▸ Problem requirements:
Leave out the pictures and transcribe the rest of the records exactly.
-.-.-
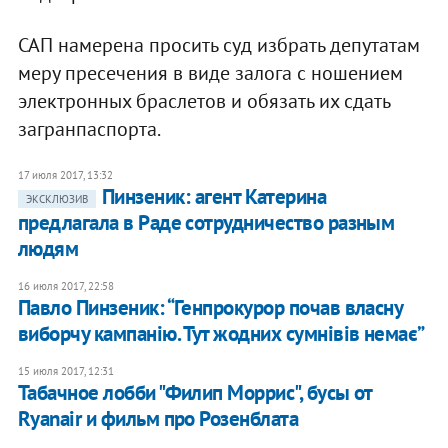
САП намерена просить суд избрать депутатам
меру пресечения в виде залога с ношением
электронных браслетов и обязать их сдать
загранпаспорта.
17 июля 2017, 13:32
Пинзеник: агент Катерина
ЭКСКЛЮЗИВ
предлагала в Раде сотрудничество разным
людям
16 июля 2017, 22:58
Павло Пинзеник: “Генпрокурор почав власну
виборчу кампанію. Тут жодних сумнівів немає”
15 июля 2017, 12:31
Табачное лобби "Филип Моррис", бусы от
Ryanair и фильм про Розенблата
-.-.-
▸ The answer:
САП намерена просить суд избрать депутатам
меру пресечения в виде залога с ношением
электронных браслетов и обязать их сдать
загранпаспорта.
17 июля 2017, 13:32
Пинзеник: агент Катерина
ЭКСКЛЮЗИВ
предлагала в Раде сотрудничество разным
людям
16 июля 2017, 22:58
Павло Пинзеник: “Генпрокурор почав власну
виборчу кампанію. Тут жодних сумнівів немає”
15 июля 2017, 12:31
Табачное лобби "Филип Моррис", бусы от
Ryanair и фильм про Розенблата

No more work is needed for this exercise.